Unveiled officially earlier this week at a Fiat Panda event, the world's lowest car is actually half a Panda strapped onto a new steel frame that holds a golf kart-like chassis. From the outside, the illusion is that the roof of the car and the hood float over the cement, much like a glitch in a video game or, say, as if the rest of the car were traveling under the ground, with just the top visible. In reality, the entire structure rolls on the cement, with exactly 3 cm (1.2 inches) of ground clearance, as neatly calculated by the guys behind the creation.
The donor vehicle was more of a shell, which they picked up from the junkyard with no engine, no lights, and no wheels. As it turns out, they didn't need any of those: they cut the car in half horizontally and then proceeded to build the chassis that would put the whole thing in motion.
First, they built the tubular steel frame offering structural rigidity to the structure. The resulting lowered Panda would not be able to go very fast, but the build still had to withstand the wear and tear of demonstration drives. In the process, the hood was turned into a fixed part of the "vehicle," sitting on a pair of supermarket pushcart wheels. This helps with the impression that the car is floating off the ground and keeps the whole structure level.

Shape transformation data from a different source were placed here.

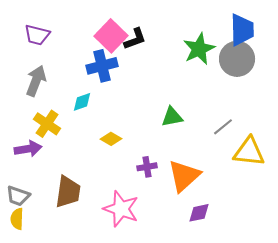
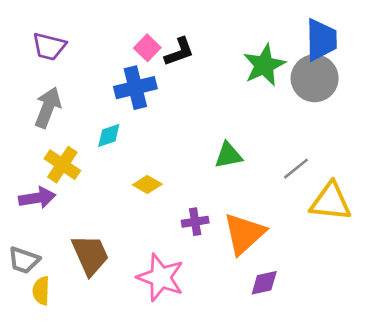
pink square: (111, 36) -> (147, 48), size x0.6
brown trapezoid: (68, 192) -> (90, 255), turned -32
yellow semicircle: (17, 219) -> (41, 291), moved

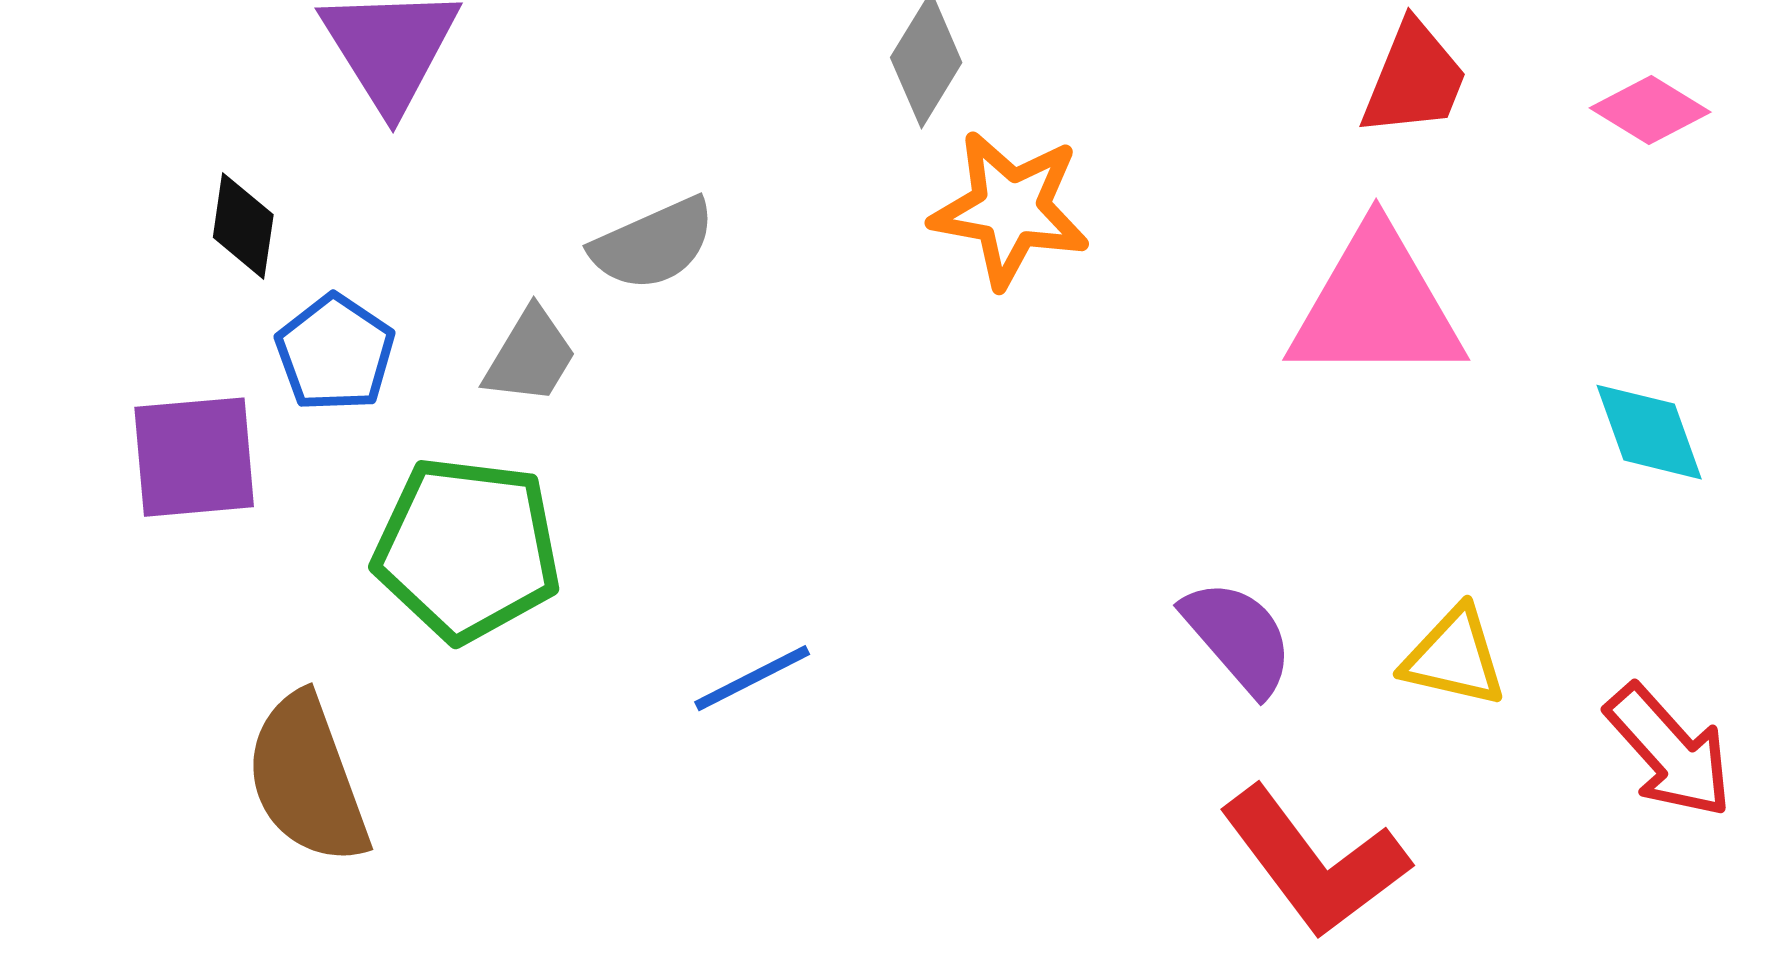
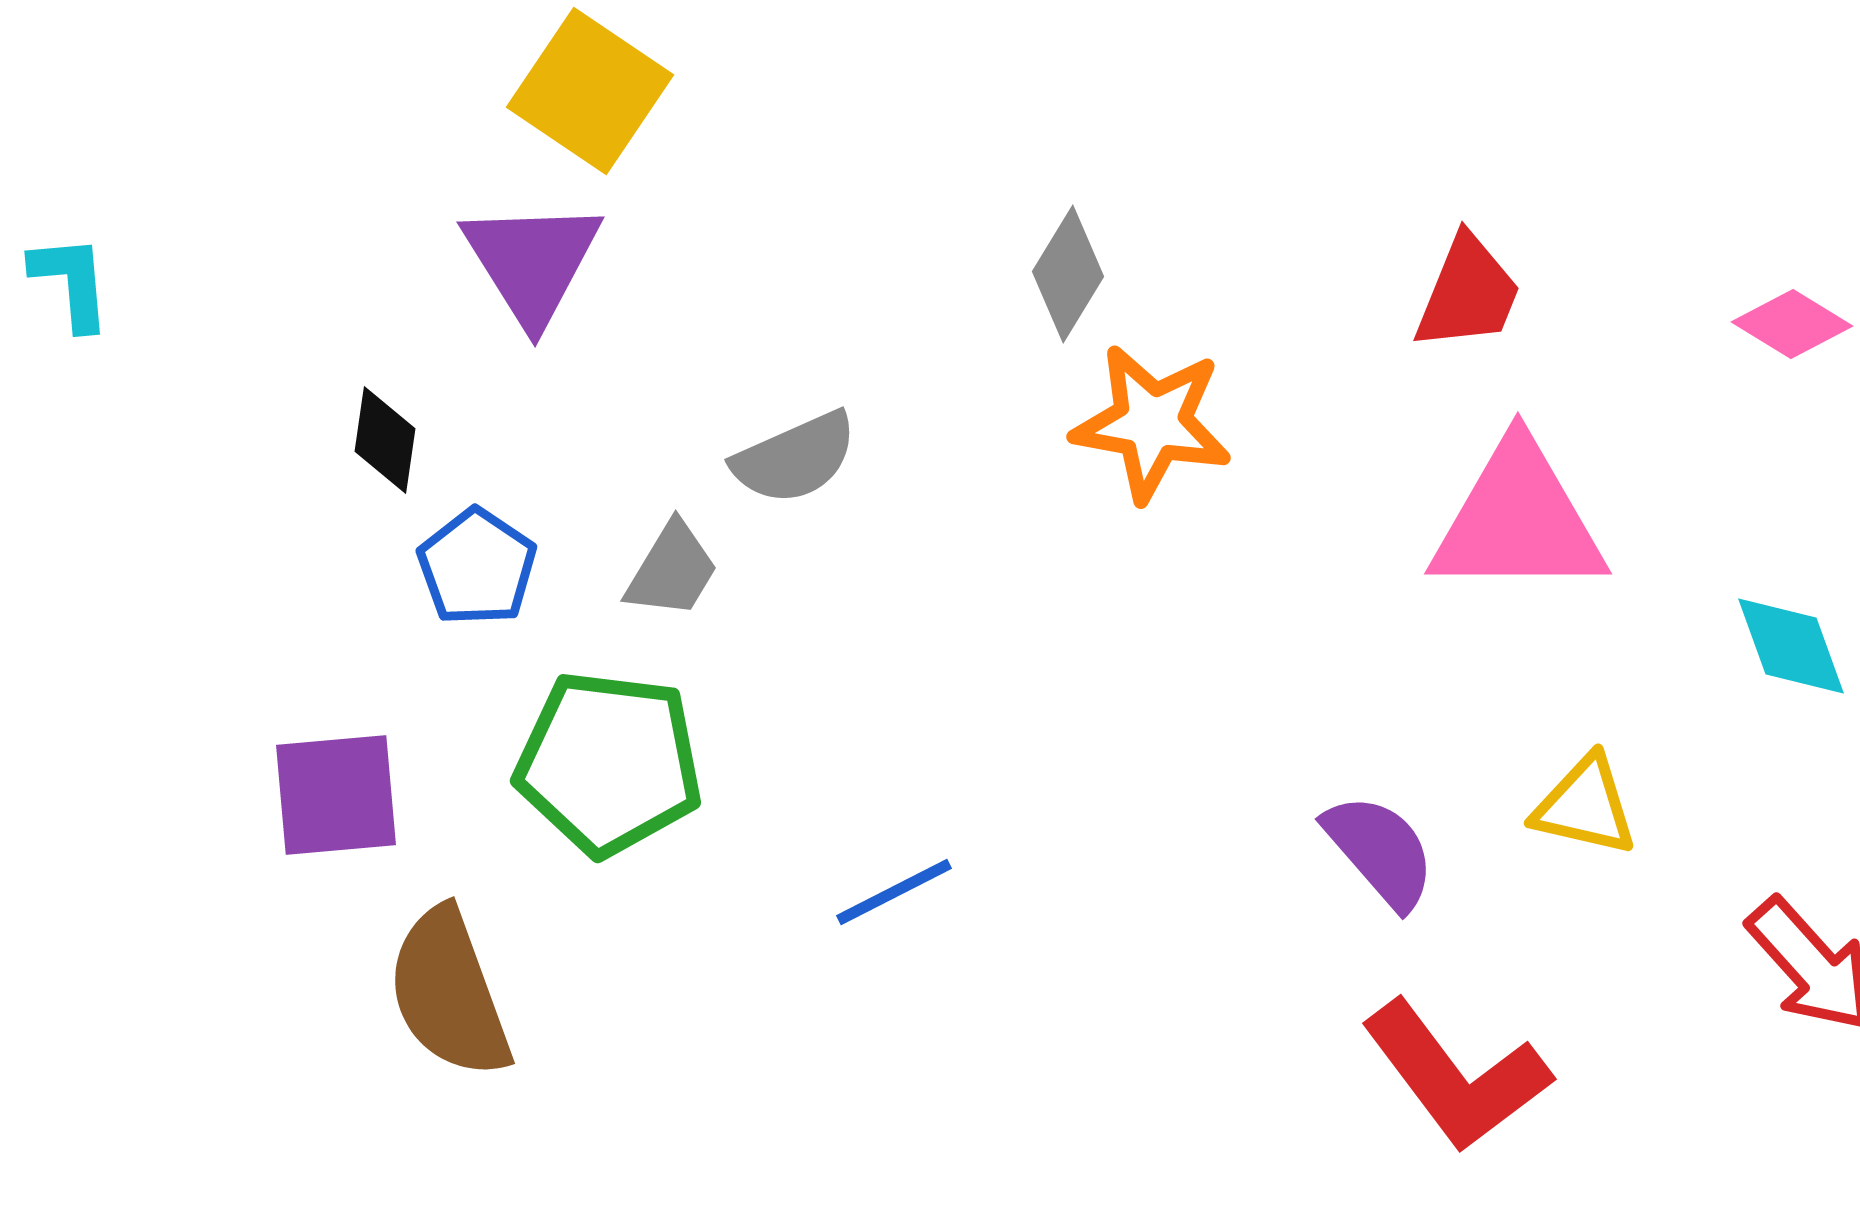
red trapezoid: (1414, 79) -> (1468, 293), moved
purple square: (194, 457) -> (336, 795), moved
yellow triangle: (1454, 657) -> (1585, 806), moved

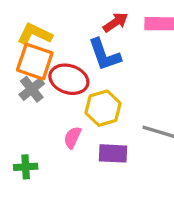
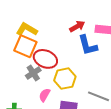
blue L-shape: (104, 55) -> (88, 45), moved
gray cross: (32, 89) -> (33, 73), moved

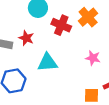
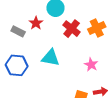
red star: (26, 38) -> (36, 23), moved

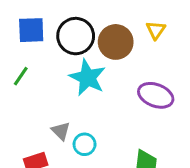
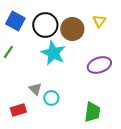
blue square: (31, 30) -> (15, 21), turned 30
purple ellipse: (156, 95) -> (99, 65), turned -40

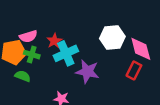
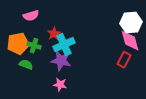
pink semicircle: (28, 36) -> (31, 16), moved
white hexagon: (112, 37) -> (131, 23), moved
purple star: (87, 72) -> (61, 61), moved

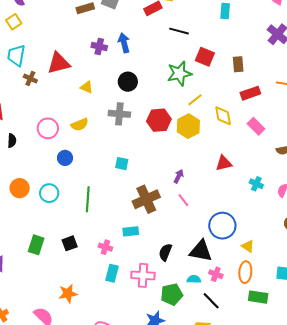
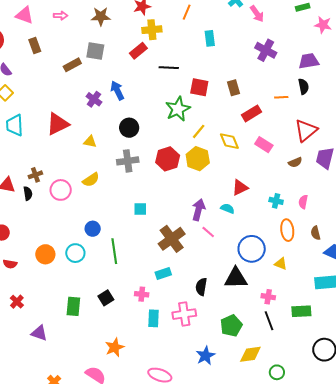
purple cross: (99, 46) -> (94, 99), turned 35
brown cross: (30, 79) -> (35, 175), moved, turned -32
black semicircle: (12, 141) -> (28, 193), moved
blue circle: (65, 158) -> (93, 229), moved
purple arrow: (179, 176) -> (198, 210), size x1.5
orange ellipse: (245, 272) -> (287, 230), moved
pink cross: (216, 274) -> (268, 297), moved
cyan semicircle: (194, 279) -> (227, 209), moved, turned 32
green pentagon: (172, 294) -> (231, 326), moved
black line: (211, 301) -> (269, 321), moved, turned 36

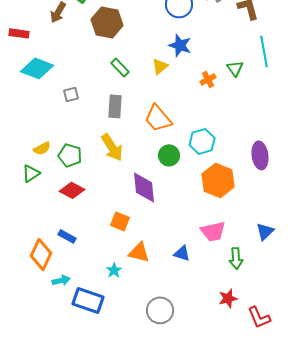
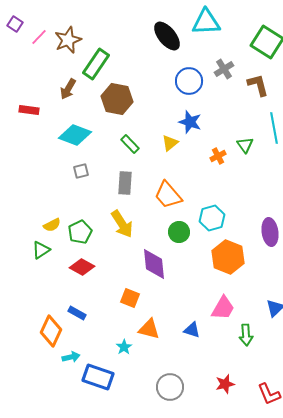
cyan diamond: (37, 68) -> (75, 135), moved
green pentagon: (70, 155) -> (80, 232), turned 30
pink trapezoid: (213, 231) -> (223, 308), turned -48
red star: (228, 298) -> (225, 384), moved

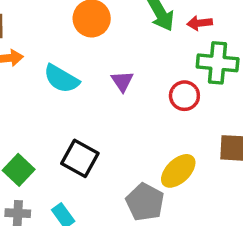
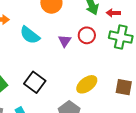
red circle: (184, 96) -> (87, 35), moved
yellow ellipse: (178, 171) -> (87, 84), moved

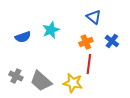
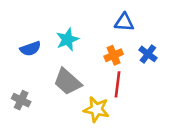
blue triangle: (94, 17) -> (124, 22), turned -35
gray trapezoid: (41, 81) -> (67, 82), moved

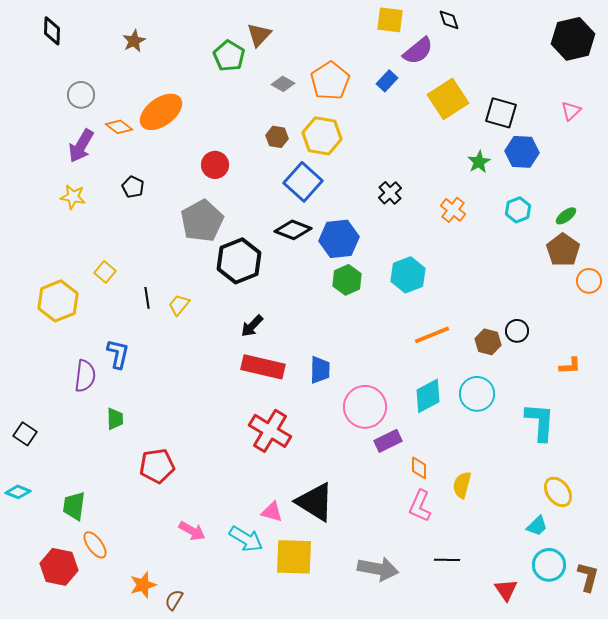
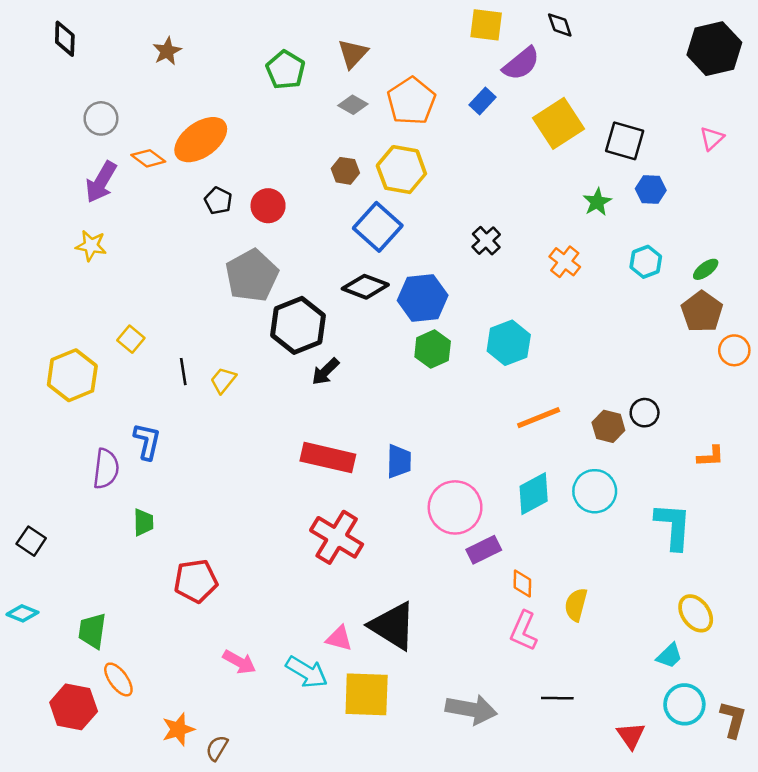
brown triangle: (259, 35) -> (353, 54), moved
blue hexagon: (522, 152) -> (651, 189), size x0.7
black pentagon: (133, 187) -> (218, 201), moved
black arrow: (252, 326) -> (325, 372), moved

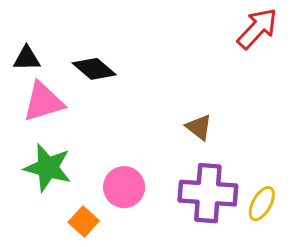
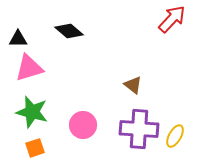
black diamond: (94, 69) -> (69, 31), moved
orange square: (84, 222) -> (35, 148), moved, turned 30

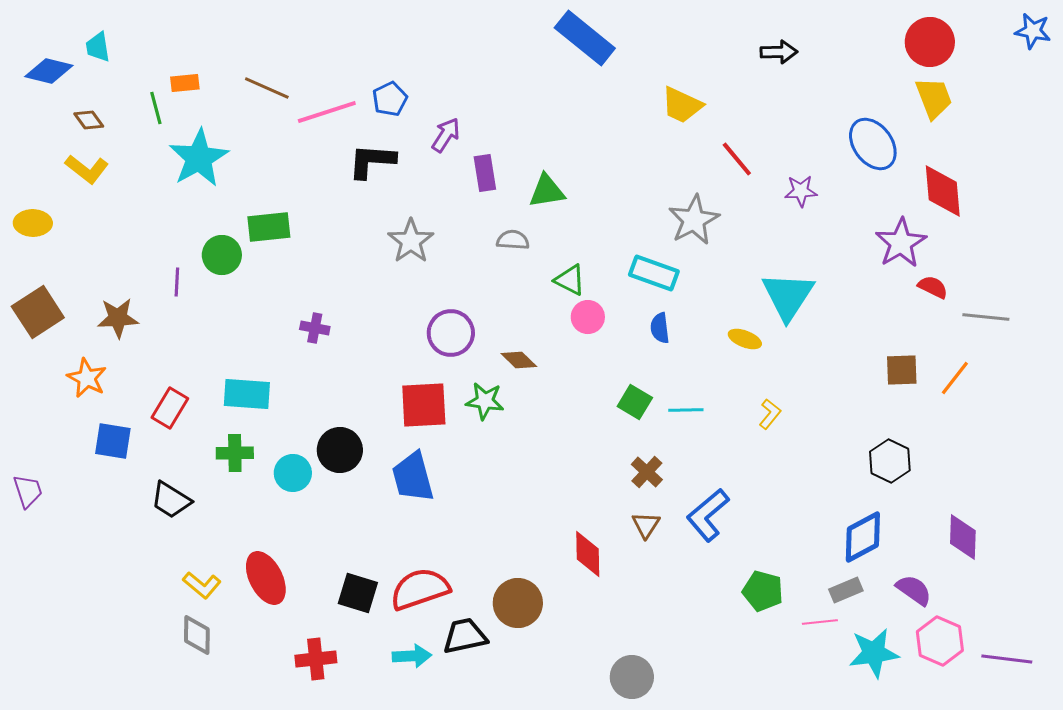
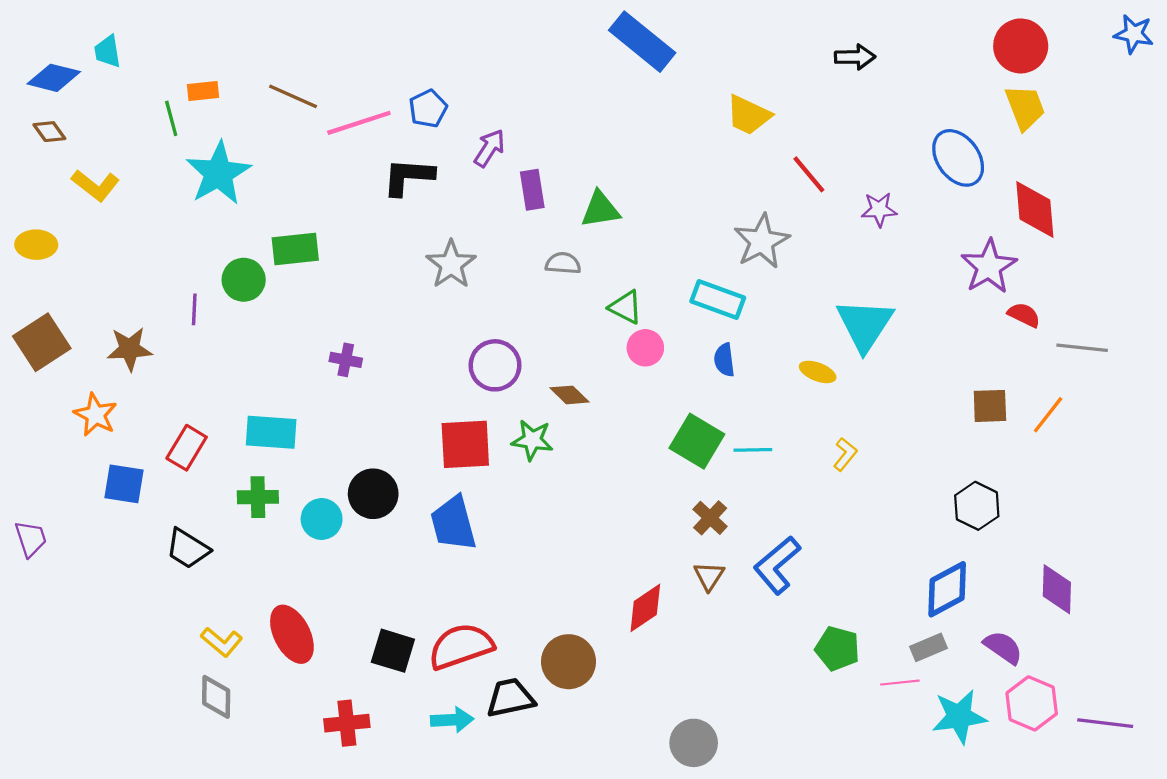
brown diamond: (89, 120) -> (49, 132), moved
green square: (635, 402) -> (697, 441), size x1.4
red diamond: (588, 554) -> (645, 608), turned 57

The driver has no visibility through the original windshield, whose sole function is now to maintain the illusion that this is still a car. Instead, the driver sees through the GoPro camera on the roof, which sends the feed directly into his phone, so he knows which way to turn.
This part could have been eliminated altogether: the Panda moves very slowly and can only operate on even ground, preferably on the street. At this speed, the driver can just as easily take direction from the team outside, but that would probably ruin the illusion.
The lowest Fiat Panda in the world is not practical or some kind of engineering wonder. If we're being honest, it's not even a car anymore: it's junk turned into a little vanity project for clicks and cash. But that's not to say that it's not a standout or that it's not awesome. In motion, this Panda is a real-life glitch in the Matrix, an optical illusion that tries to break your brain before giving away its little secret. It's awesome because of that and because it's fun.